» **Work instructions**: Word for word, repeat the records, leaving every picture behind.

*** Opening of Provided information ***

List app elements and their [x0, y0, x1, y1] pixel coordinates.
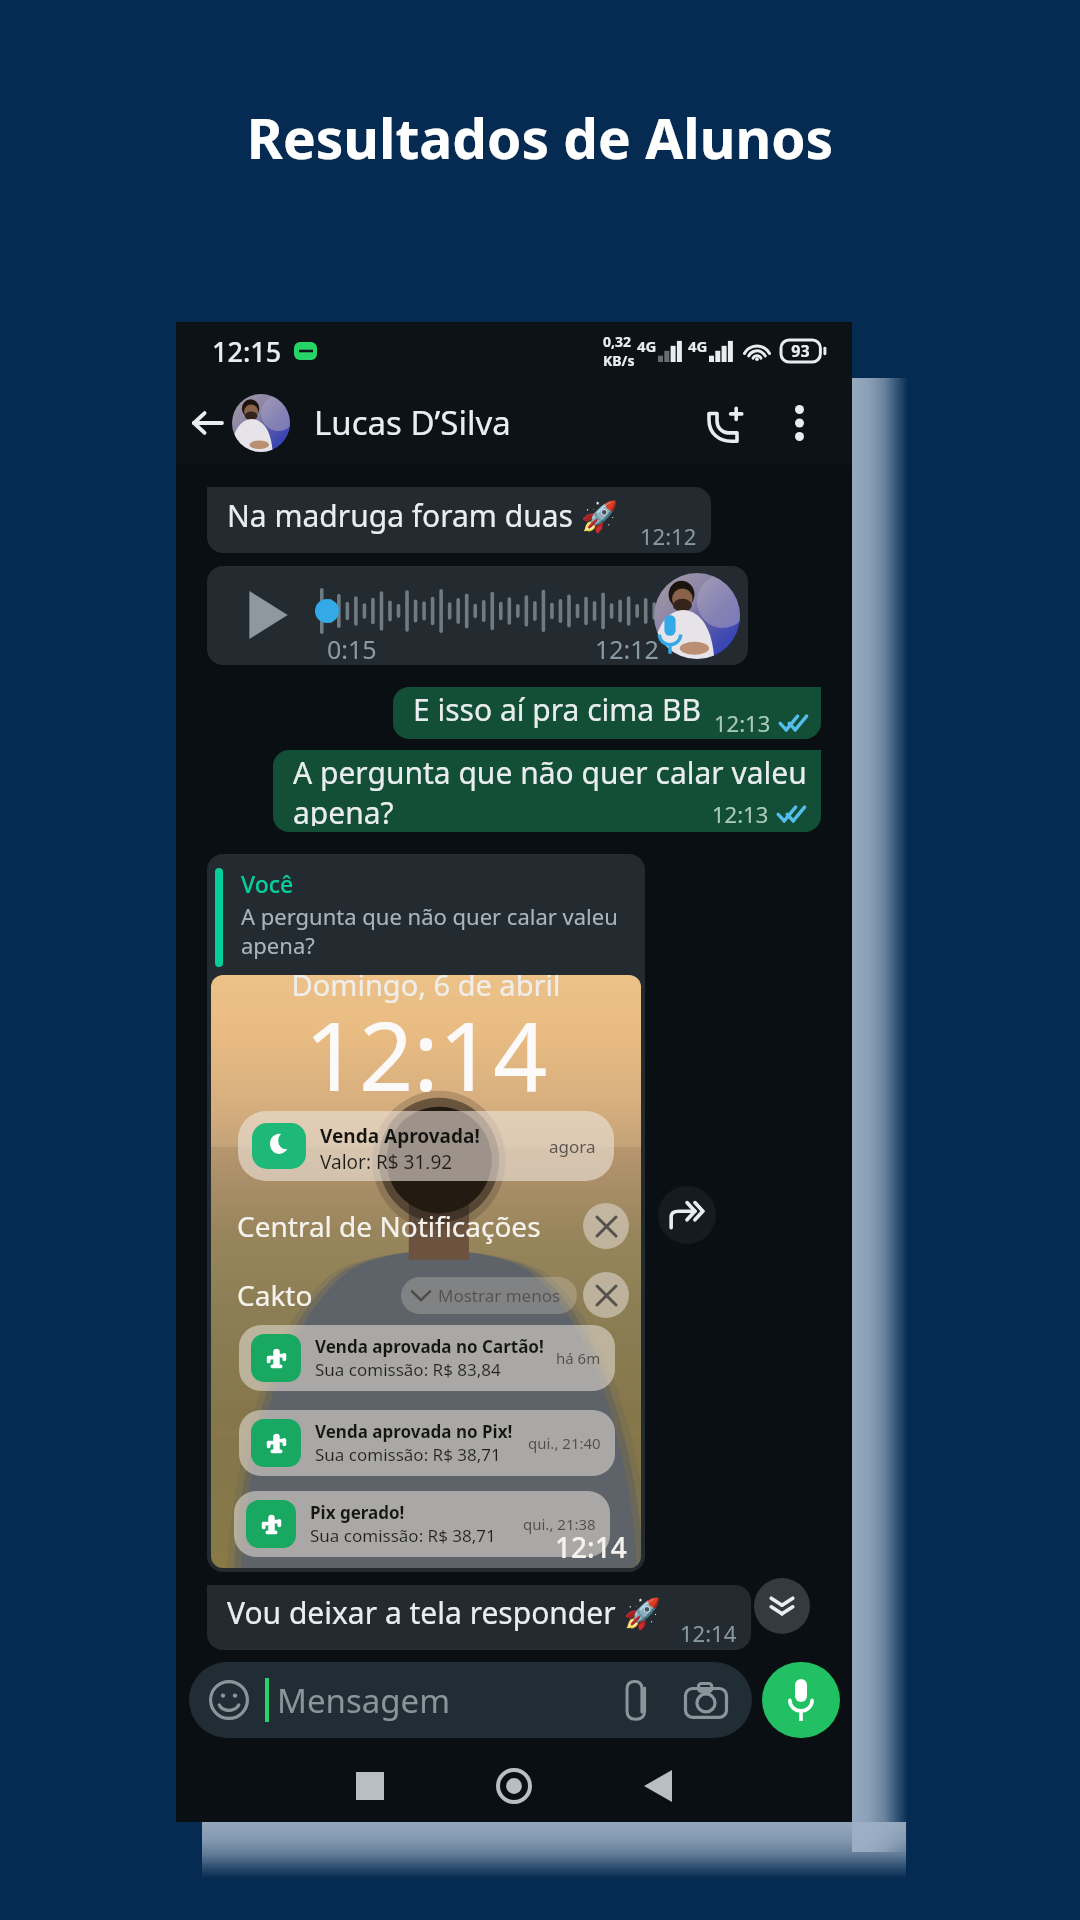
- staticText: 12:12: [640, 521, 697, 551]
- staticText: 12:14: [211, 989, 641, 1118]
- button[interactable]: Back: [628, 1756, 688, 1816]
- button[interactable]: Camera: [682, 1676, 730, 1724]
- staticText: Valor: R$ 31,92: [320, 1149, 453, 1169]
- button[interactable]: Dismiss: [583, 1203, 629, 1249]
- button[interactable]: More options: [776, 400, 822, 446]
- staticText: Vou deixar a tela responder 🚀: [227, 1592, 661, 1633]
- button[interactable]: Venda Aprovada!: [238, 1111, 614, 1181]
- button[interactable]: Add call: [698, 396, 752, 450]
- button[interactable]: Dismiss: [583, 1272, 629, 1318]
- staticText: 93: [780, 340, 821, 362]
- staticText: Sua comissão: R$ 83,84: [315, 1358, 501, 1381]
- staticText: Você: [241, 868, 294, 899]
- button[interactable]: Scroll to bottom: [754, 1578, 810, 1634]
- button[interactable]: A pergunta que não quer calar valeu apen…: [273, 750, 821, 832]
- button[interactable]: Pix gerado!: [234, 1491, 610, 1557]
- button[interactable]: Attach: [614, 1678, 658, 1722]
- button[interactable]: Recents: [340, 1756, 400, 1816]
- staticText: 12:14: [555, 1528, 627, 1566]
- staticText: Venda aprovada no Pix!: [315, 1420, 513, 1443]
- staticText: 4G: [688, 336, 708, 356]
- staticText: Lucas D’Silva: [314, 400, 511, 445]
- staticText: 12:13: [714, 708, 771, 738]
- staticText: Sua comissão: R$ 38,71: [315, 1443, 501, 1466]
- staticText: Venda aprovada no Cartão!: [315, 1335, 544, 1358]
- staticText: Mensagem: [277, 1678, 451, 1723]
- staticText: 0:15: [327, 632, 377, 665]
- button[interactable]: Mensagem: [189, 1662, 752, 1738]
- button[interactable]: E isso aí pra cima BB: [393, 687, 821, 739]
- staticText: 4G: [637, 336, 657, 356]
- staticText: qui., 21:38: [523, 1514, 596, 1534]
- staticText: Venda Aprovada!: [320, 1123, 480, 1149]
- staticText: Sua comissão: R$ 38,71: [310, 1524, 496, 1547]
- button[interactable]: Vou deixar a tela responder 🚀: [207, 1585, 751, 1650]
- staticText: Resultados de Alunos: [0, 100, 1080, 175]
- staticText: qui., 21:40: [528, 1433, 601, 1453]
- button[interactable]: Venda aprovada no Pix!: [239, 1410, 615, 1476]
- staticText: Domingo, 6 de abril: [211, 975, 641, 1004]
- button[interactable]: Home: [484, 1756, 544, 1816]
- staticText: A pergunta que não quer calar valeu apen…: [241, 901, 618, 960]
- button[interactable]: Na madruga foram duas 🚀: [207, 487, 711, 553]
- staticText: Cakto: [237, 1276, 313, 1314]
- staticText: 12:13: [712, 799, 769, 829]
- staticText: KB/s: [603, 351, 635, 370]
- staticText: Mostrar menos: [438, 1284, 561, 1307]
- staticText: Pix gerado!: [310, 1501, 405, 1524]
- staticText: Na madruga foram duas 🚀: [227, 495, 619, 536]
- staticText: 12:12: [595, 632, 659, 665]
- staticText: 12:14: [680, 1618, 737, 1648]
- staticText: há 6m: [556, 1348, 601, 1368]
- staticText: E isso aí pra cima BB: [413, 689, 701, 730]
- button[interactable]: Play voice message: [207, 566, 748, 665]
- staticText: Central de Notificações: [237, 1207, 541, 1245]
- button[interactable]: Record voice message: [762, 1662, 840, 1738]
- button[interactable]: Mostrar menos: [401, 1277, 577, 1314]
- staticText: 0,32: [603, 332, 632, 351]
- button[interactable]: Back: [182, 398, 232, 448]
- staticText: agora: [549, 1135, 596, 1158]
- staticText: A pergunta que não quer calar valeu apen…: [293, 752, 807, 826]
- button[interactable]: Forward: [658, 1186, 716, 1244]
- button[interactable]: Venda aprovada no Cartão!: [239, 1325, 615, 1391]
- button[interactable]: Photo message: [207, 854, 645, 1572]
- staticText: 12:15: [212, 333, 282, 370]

*** Close of Provided information ***

» **Exercise response**:
List app elements and their [x0, y0, x1, y1] pixel coordinates.
- staticText: 12:12: [640, 521, 697, 551]
- staticText: 12:14: [211, 989, 641, 1118]
- button[interactable]: Back: [628, 1756, 688, 1816]
- button[interactable]: Camera: [682, 1676, 730, 1724]
- staticText: Valor: R$ 31,92: [320, 1149, 453, 1169]
- button[interactable]: Dismiss: [583, 1203, 629, 1249]
- button[interactable]: More options: [776, 400, 822, 446]
- staticText: Vou deixar a tela responder 🚀: [227, 1592, 661, 1633]
- button[interactable]: Venda Aprovada!: [238, 1111, 614, 1181]
- button[interactable]: Add call: [698, 396, 752, 450]
- button[interactable]: Dismiss: [583, 1272, 629, 1318]
- staticText: 93: [780, 340, 821, 362]
- staticText: Sua comissão: R$ 83,84: [315, 1358, 501, 1381]
- staticText: Você: [241, 868, 294, 899]
- button[interactable]: Scroll to bottom: [754, 1578, 810, 1634]
- button[interactable]: A pergunta que não quer calar valeu apen…: [273, 750, 821, 832]
- button[interactable]: Pix gerado!: [234, 1491, 610, 1557]
- button[interactable]: Attach: [614, 1678, 658, 1722]
- button[interactable]: Recents: [340, 1756, 400, 1816]
- staticText: 12:14: [555, 1528, 627, 1566]
- staticText: Venda aprovada no Pix!: [315, 1420, 513, 1443]
- staticText: 4G: [688, 336, 708, 356]
- staticText: Lucas D’Silva: [314, 400, 511, 445]
- staticText: 12:13: [714, 708, 771, 738]
- staticText: Sua comissão: R$ 38,71: [315, 1443, 501, 1466]
- staticText: Venda aprovada no Cartão!: [315, 1335, 544, 1358]
- staticText: Mensagem: [277, 1678, 451, 1723]
- staticText: 0:15: [327, 632, 377, 665]
- button[interactable]: Mensagem: [189, 1662, 752, 1738]
- button[interactable]: E isso aí pra cima BB: [393, 687, 821, 739]
- staticText: 4G: [637, 336, 657, 356]
- staticText: qui., 21:38: [523, 1514, 596, 1534]
- staticText: Venda Aprovada!: [320, 1123, 480, 1149]
- staticText: Sua comissão: R$ 38,71: [310, 1524, 496, 1547]
- button[interactable]: Vou deixar a tela responder 🚀: [207, 1585, 751, 1650]
- staticText: Resultados de Alunos: [0, 100, 1080, 175]
- staticText: qui., 21:40: [528, 1433, 601, 1453]
- button[interactable]: Venda aprovada no Pix!: [239, 1410, 615, 1476]
- staticText: Domingo, 6 de abril: [211, 975, 641, 1004]
- button[interactable]: Home: [484, 1756, 544, 1816]
- staticText: A pergunta que não quer calar valeu apen…: [241, 901, 618, 960]
- button[interactable]: Na madruga foram duas 🚀: [207, 487, 711, 553]
- staticText: Cakto: [237, 1276, 313, 1314]
- staticText: 12:13: [712, 799, 769, 829]
- staticText: KB/s: [603, 351, 635, 370]
- staticText: Mostrar menos: [438, 1284, 561, 1307]
- staticText: Pix gerado!: [310, 1501, 405, 1524]
- staticText: Na madruga foram duas 🚀: [227, 495, 619, 536]
- staticText: 12:12: [595, 632, 659, 665]
- staticText: 12:14: [680, 1618, 737, 1648]
- staticText: há 6m: [556, 1348, 601, 1368]
- staticText: E isso aí pra cima BB: [413, 689, 701, 730]
- button[interactable]: Play voice message: [207, 566, 748, 665]
- staticText: Central de Notificações: [237, 1207, 541, 1245]
- button[interactable]: Record voice message: [762, 1662, 840, 1738]
- button[interactable]: Mostrar menos: [401, 1277, 577, 1314]
- staticText: 0,32: [603, 332, 632, 351]
- button[interactable]: Back: [182, 398, 232, 448]
- staticText: agora: [549, 1135, 596, 1158]
- staticText: A pergunta que não quer calar valeu apen…: [293, 752, 807, 826]
- button[interactable]: Forward: [658, 1186, 716, 1244]
- button[interactable]: Venda aprovada no Cartão!: [239, 1325, 615, 1391]
- button[interactable]: Photo message: [207, 854, 645, 1572]
- staticText: 12:15: [212, 333, 282, 370]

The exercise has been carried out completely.